(Recorded data)

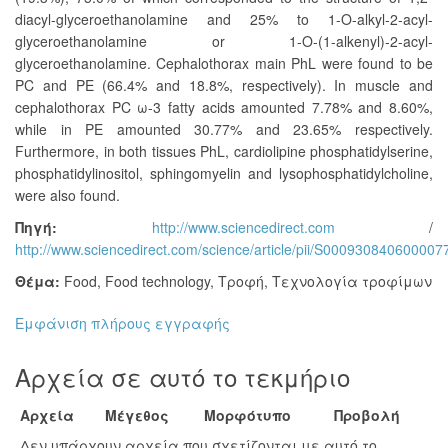
diacyl-glyceroethanolamine and 25% to 1-O-alkyl-2-acyl-
glyceroethanolamine or 1-O-(1-alkenyl)-2-acyl-
glyceroethanolamine. Cephalothorax main PhL were found to be
PC and PE (66.4% and 18.8%, respectively). In muscle and
cephalothorax PC ω-3 fatty acids amounted 7.78% and 8.60%,
while in PE amounted 30.77% and 23.65% respectively.
Furthermore, in both tissues PhL, cardiolipine phosphatidylserine,
phosphatidylinositol, sphingomyelin and lysophosphatidylcholine,
were also found.
Πηγή:
http://www.sciencedirect.com
/
http://www.sciencedirect.com/science/article/pii/S000930840600007
Θέμα:
Food
,
Food technology
,
Τροφή
,
Τεχνολογία τροφίμων
Εμφάνιση πλήρους εγγραφής
Αρχεία σε αυτό το τεκμήριο
Αρχεία
Μέγεθος
Μορφότυπο
Προβολή
Δεν υπάρχουν αρχεία που σχετίζονται με αυτό το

### To do
Give back every entry in its exact wording, leaving the pictures out.

### Exercise output
diacyl-glyceroethanolamine and 25% to 1-O-alkyl-2-acyl-
glyceroethanolamine or 1-O-(1-alkenyl)-2-acyl-
glyceroethanolamine. Cephalothorax main PhL were found to be
PC and PE (66.4% and 18.8%, respectively). In muscle and
cephalothorax PC ω-3 fatty acids amounted 7.78% and 8.60%,
while in PE amounted 30.77% and 23.65% respectively.
Furthermore, in both tissues PhL, cardiolipine phosphatidylserine,
phosphatidylinositol, sphingomyelin and lysophosphatidylcholine,
were also found.
Πηγή:
http://www.sciencedirect.com
/
http://www.sciencedirect.com/science/article/pii/S000930840600007
Θέμα:
Food
,
Food technology
,
Τροφή
,
Τεχνολογία τροφίμων
Εμφάνιση πλήρους εγγραφής
Αρχεία σε αυτό το τεκμήριο
Αρχεία
Μέγεθος
Μορφότυπο
Προβολή
Δεν υπάρχουν αρχεία που σχετίζονται με αυτό το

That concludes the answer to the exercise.